近所の氏神様にお参りするだけでもいいのですが、できれば初穂料をお納めして、ご祈祷していただくのがおすすめです。この先、正装をして神様にご挨拶する機会は少なく、ご婚礼でも圧倒的に洋装をお選びになる方が多いので、和装で日本の儀式を体験してもらう良い機会となるからです。また、おごそかな場所で静かにお話を聞く練習にもなります。

▲手水舎でのお清めの方法や、拝殿でのお参りのマナーなどは、親御さんが丁寧に教えてあげましょう

神社でのご祈祷は、一般的に以下のような流れで行われます。

  • 社務所で受付し、ご祝儀袋に入れた初穂料をお渡しします。
  • 神殿に入ったら修祓をし、身を清めます。
  • お子さまのこれまでの健康に感謝し、今後のご加護を受けられるよう、祝詞奉上をします。
  • 神職の方から渡された玉串をお子さま自身で奉納します。作法は神職の方が教えてくださいます。最後に拍手と礼をしますが、神社によって作法が異なるため、指示に従います(一般的には二礼二拍手一礼が多いですが、出雲大社の二礼四拍手一礼などがあります)。
  • 最後にお守りや千歳飴などをお子さまが受け取って終了です。

なお、初穂料は、神社によって異なります。一般的にはお子さま一人1万円、きょうだい二人を同時に行う場合は2万円と言われています。

七五三成功ポイント④

お子さまがぐずるのは当たり前。そうなった時の
対処法について事前に準備をしておくことが肝心

お子さまのご機嫌や体調はコロコロと変わりやすいものです。スタッフや神社側もそれは十分に理解しているはずですので、お子さまよりも親御さんの対応の仕方で、神様に失礼にあたらないようにしたいものです。お子さまを𠮟りつけるより少しでも早く機嫌が直るよう、事前に準備しておくことも大切です。たとえば、祈祷中は音の出ないおもちゃを手に持たせたり、祈祷中は飲食禁止ですので、その前に好きなおやつなどを食べさせておくなどするとよいでしょう。

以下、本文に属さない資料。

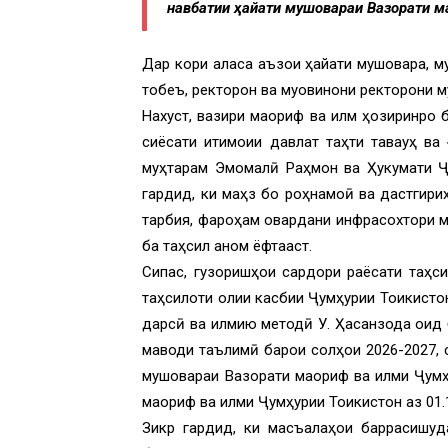
навбатии ҳайати мушовараи Вазорати ма
Дар кори ҷаласа аъзои ҳайати мушовара, 
тобеъ, ректорон ва муовинони ректорони м
Нахуст, вазири маориф ва илм ҳозиринро 
сиёсати иҷтимоии давлат таҳти таваҷҷуҳ 
муҳтарам Эмомалӣ Раҳмон ва Ҳукумати Ҷу
гардид, ки маҳз бо роҳнамоӣ ва дастгири
тарбия, фароҳам овардани инфрасохтори м
ба таҳсил анҷом ёфтааст.
Сипас, гузоришҳои сардори раёсати таҳс
таҳсилоти олии касбии Ҷумҳурии Тоҷикисто
дарсӣ ва илмию методӣ У. Ҳасанзода оид 
маводи таълимӣ барои солҳои 2026-2027, 
мушовараи Вазорати маориф ва илми Ҷумҳу
маориф ва илми Ҷумҳурии Тоҷикистон аз 01
Зикр гардид, ки масъалаҳои баррасишуд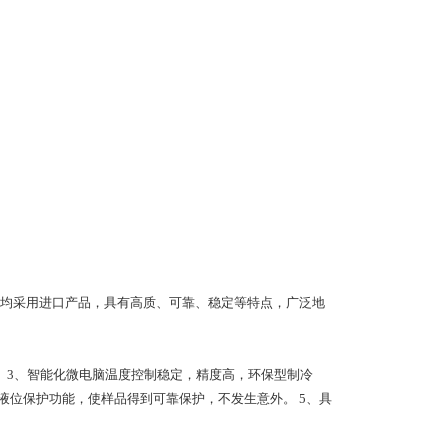
均采用进口产品，具有高质、可靠、稳定等特点，广泛地
。 3、智能化微电脑温度控制稳定，精度高，环保型制冷
液位保护功能，使样品得到可靠保护，不发生意外。 5、具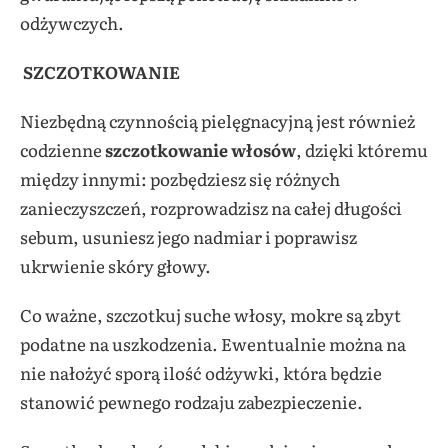
odżywczych.
SZCZOTKOWANIE
Niezbędną czynnością pielęgnacyjną jest również
codzienne
szczotkowanie włosów
, dzięki któremu
między innymi: pozbędziesz się różnych
zanieczyszczeń, rozprowadzisz na całej długości
sebum, usuniesz jego nadmiar i poprawisz
ukrwienie skóry głowy.
Co ważne, szczotkuj suche włosy, mokre są zbyt
podatne na uszkodzenia. Ewentualnie można na
nie nałożyć sporą ilość odżywki, która będzie
stanowić pewnego rodzaju zabezpieczenie.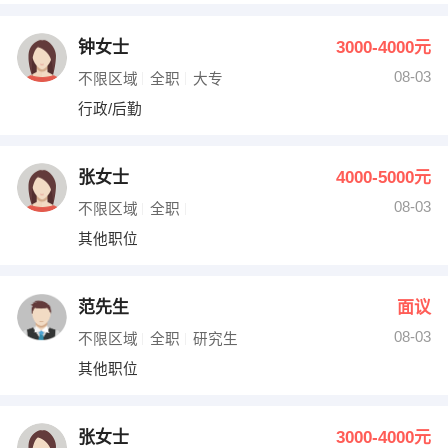
钟女士
3000-4000元
08-03
不限区域
全职
大专
行政/后勤
张女士
4000-5000元
08-03
不限区域
全职
其他职位
范先生
面议
08-03
不限区域
全职
研究生
其他职位
张女士
3000-4000元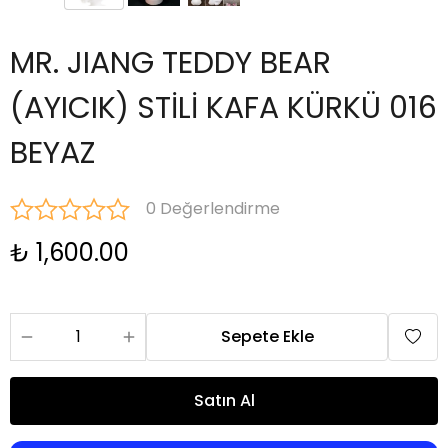
MR. JIANG TEDDY BEAR
(AYICIK) STİLİ KAFA KÜRKÜ 016
BEYAZ
0 Değerlendirme
₺ 1,600.00
Sepete Ekle
Satın Al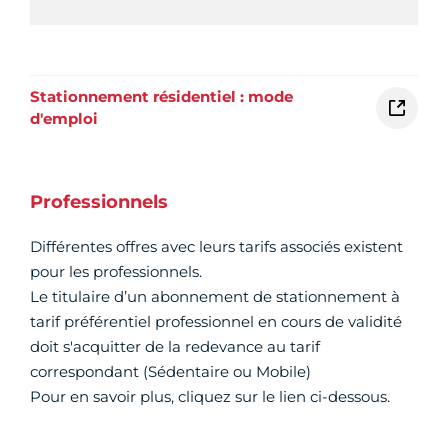
Stationnement résidentiel : mode
d'emploi
Professionnels
Différentes offres avec leurs tarifs associés existent
pour les professionnels.
Le titulaire d’un abonnement de stationnement à
tarif préférentiel professionnel en cours de validité
doit s'acquitter de la redevance au tarif
correspondant (Sédentaire ou Mobile)
Pour en savoir plus, cliquez sur le lien ci-dessous.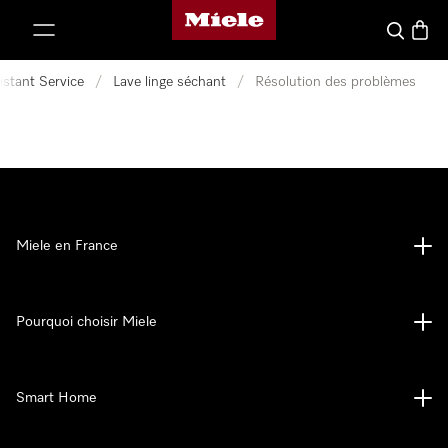
Page d'accueil Miele
er au contenu
Search
Baske
istant Service
/
Lave linge séchant
/
Résolution des problèmes
Miele en France
Pourquoi choisir Miele
Smart Home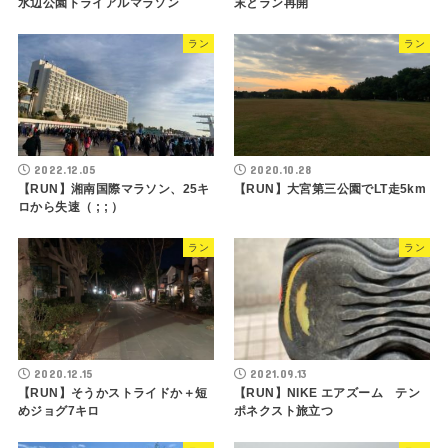
水辺公園トライアルマラソン
末とラン再開
ラン
ラン
2022.12.05
2020.10.28
【RUN】湘南国際マラソン、25キ
【RUN】大宮第三公園でLT走5km
ロから失速（ ; ; ）
ラン
ラン
2020.12.15
2021.09.13
【RUN】そうかストライドか＋短
【RUN】NIKE エアズーム テン
めジョグ7キロ
ポネクスト旅立つ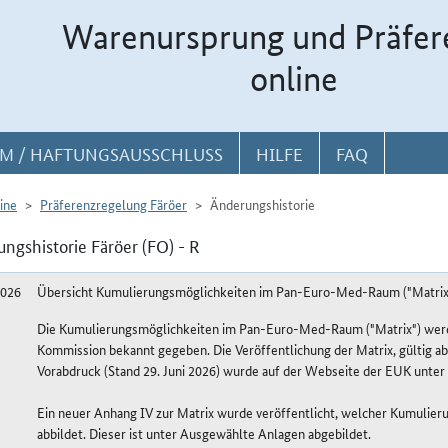
Warenursprung und Präfer
online
M / HAFTUNGSAUSSCHLUSS
HILFE
FAQ
ine
Präferenzregelung Färöer
Änderungshistorie
ngshistorie Färöer (FO) - R
2026
Übersicht Kumulierungsmöglichkeiten im Pan-Euro-Med-Raum ("Matrix
Die Kumulierungsmöglichkeiten im Pan-Euro-Med-Raum ("Matrix") werde
Kommission bekannt gegeben. Die Veröffentlichung der Matrix, gültig ab
Vorabdruck (Stand 29. Juni 2026) wurde auf der Webseite der EUK unter 
Ein neuer Anhang IV zur Matrix wurde veröffentlicht, welcher Kumulier
abbildet. Dieser ist unter Ausgewählte Anlagen abgebildet.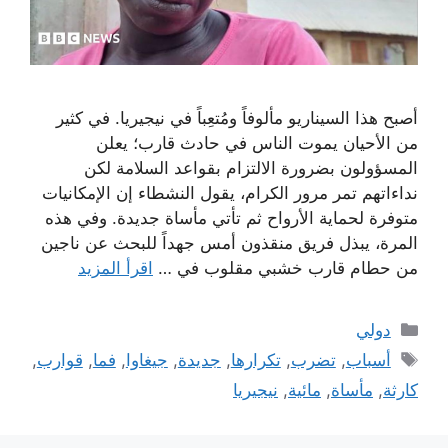
أصبح هذا السيناريو مألوفاً ومُتعِباً في نيجيريا. في كثير
من الأحيان يموت الناس في حادث قارب؛ يعلن
المسؤولون بضرورة الالتزام بقواعد السلامة لكن
نداءاتهم تمر مرور الكرام، يقول النشطاء إن الإمكانيات
متوفرة لحماية الأرواح ثم تأتي مأساة جديدة. وفي هذه
المرة، يبذل فريق منقذون أمس جهداً للبحث عن ناجين
من حطام قارب خشبي مقلوب في …
اقرأ المزيد
التصنيفات
دولي
الوسوم
أسباب
,
تضرب
,
تكرارها
,
جديدة
,
جيغاوا
,
فما
,
قوارب
,
كارثة
,
مأساة
,
مائية
,
نيجيريا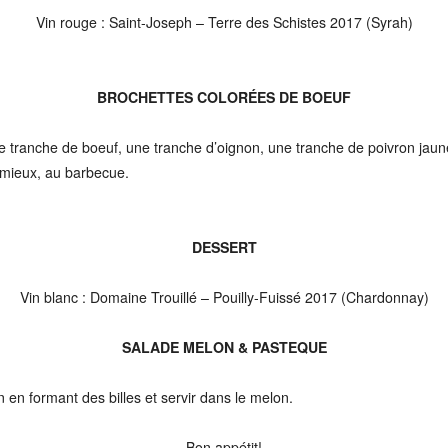
Vin rouge : Saint-Joseph – Terre des Schistes 2017 (Syrah)
BROCHETTES COLORÉES DE BOEUF
e tranche de boeuf, une tranche d’oignon, une tranche de poivron jaun
u mieux, au barbecue.
DESSERT
Vin blanc : Domaine Trouillé – Pouilly-Fuissé 2017 (Chardonnay)
SALADE MELON & PASTEQUE
en formant des billes et servir dans le melon.
Bon appétit!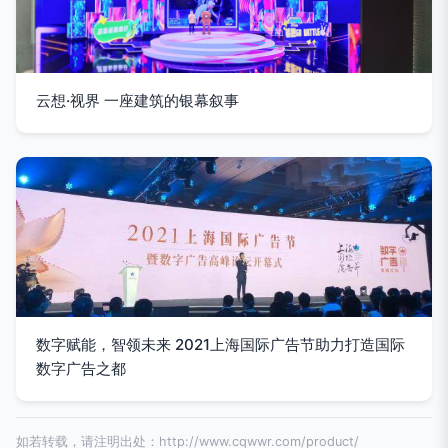
云想·视界 一座建筑的银幕叙事
数字赋能，智领未来 2021上海国际广告节助力打造国际
数字广告之都
如若转载，请注明出处：http://www.cqwwr.com/product/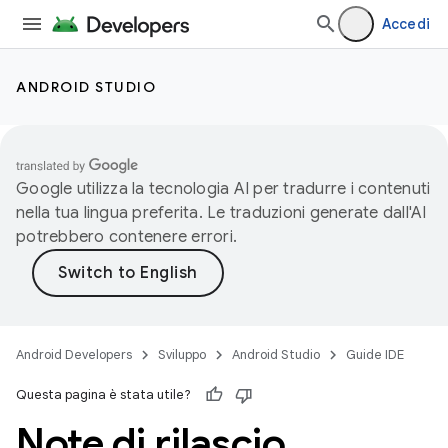
Accedi
ANDROID STUDIO
Google utilizza la tecnologia AI per tradurre i contenuti
nella tua lingua preferita. Le traduzioni generate dall'AI
potrebbero contenere errori.
Android Developers
Sviluppo
Android Studio
Guide IDE
Questa pagina è stata utile?
Note di rilascio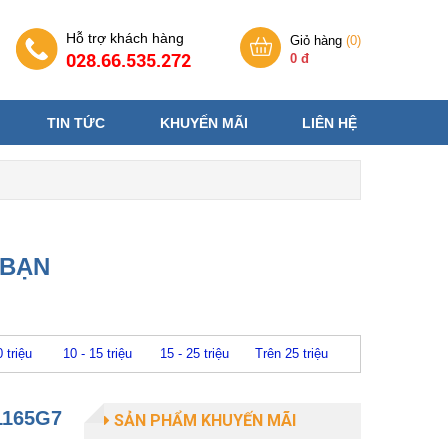
Hỗ trợ khách hàng
Giỏ hàng
(
0
)
028.66.535.272
0 đ
TIN TỨC
KHUYẾN MÃI
LIÊN HỆ
 BẠN
0 triệu
10 - 15 triệu
15 - 25 triệu
Trên 25 triệu
-1165G7
SẢN PHẨM KHUYẾN MÃI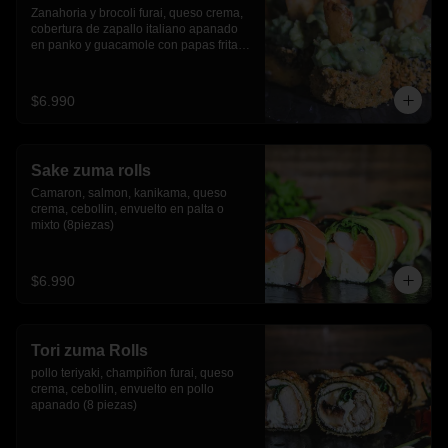
Zanahoria y brocoli furai, queso crema, 
cobertura de zapallo italiano apanado 
en panko y guacamole con papas fritas.
(8 piezas)
$6.990
Sake zuma rolls
Camaron, salmon, kanikama, queso 
crema, cebollin, envuelto en palta o 
mixto (8piezas)
$6.990
Tori zuma Rolls
pollo teriyaki, champiñon furai, queso 
crema, cebollin, envuelto en pollo 
apanado (8 piezas)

▲少しでも快適に楽しく過ごせるよう工夫してあげることで、こどものぐずりを防ぐことも

お子さまが小さくても、神社とはどんな場所か、参拝のマナーや祈祷の意味などを親御さんが真面目に説明してあげることで、意味は理解できなくても、きちんとしなければならないという空気は伝わります。お子さまが不安になってぐずったりしないよう、事前にしっかり説明しておくのもいいですね。

七五三成功ポイント⑤

こどもの興味があるものを手に持たせておくと
衣装の着崩れを防ぐ効果が!

着付けをしている最中から嫌がってしまうお子さまもいらっしゃいます。やはり、普段着なれないものを身に着けるのは負担も大。どうしても嫌がる場合は、紐を1本抜いて苦しくないよう調整したりすることもあります。このようなことは事前にフィッティングをしておくと予測ができ、対処法を準備しておくこともできます。

お子さまの手が空いていると、つい襟元や小物が気になって触ってしまいます。また、せっかくヘアセットした髪の毛をぐちゃぐちゃにしてしまうことも。そのため、お菓子やおもちゃなどお子さまが好きなものを手に持たせ、手が空かないようにするのもひとつの方法です。

草履や雪駄は大人でも痛いので、お子さまには直前まで履かせず、自前の靴で移動させることがよいと思います。トイレに行くときには、着物のたもとや裾を留めて汚れ防止のため、洗濯バサミなどを持参していくのもおすすめです。

▲行き帰りは履きなれた靴で、神社に到着したら草履に履き替え

当ホテル内の神殿でご祈祷を行う場合は、着付けとヘアメイクを担当した写真館のスタッフが神殿についていき、祈祷の前後に衣装の乱れを直してあげることもできます。どうしても着崩れしてしまうお子さまの場合は、神社でご祈祷を受ける際に着付け直しできる場所があるかどうか、探してみてはいかがでしょうか。

七五三成功ポイント⑥

食事会では、お子さまがリラックスし
楽しく過ごせる環境を作ってあげましょう

ご会食に参加されるメンバーは、主役のお子さまから見て親御さん・祖父母の方までの3世代が一般的です。その際、どなたがご精算されるか事前に決めておくと、精算がスムーズに進みます。座り方は特に決まりはありませんが、上座や座りやすい席に祖父母さまに座っていただくと安心です。

▲お子さまを囲み、会話が弾む楽しい祝いの席を

お食事会場については、一般的には和食を召し上がる方が多く、ホテル内のレストランを予約すれば、お祝い専用のコースを提案してくれるところも多いはず。部屋は完全個室が手配できると、お子さまが走り回ったりしても周囲を気にすることなく、みなさま楽しく過ごせるのでおすすめです。衣装がきつくてお子さまがぐずりがちであれば、会食の前に普段着に着替えさせておくのもよいでしょう。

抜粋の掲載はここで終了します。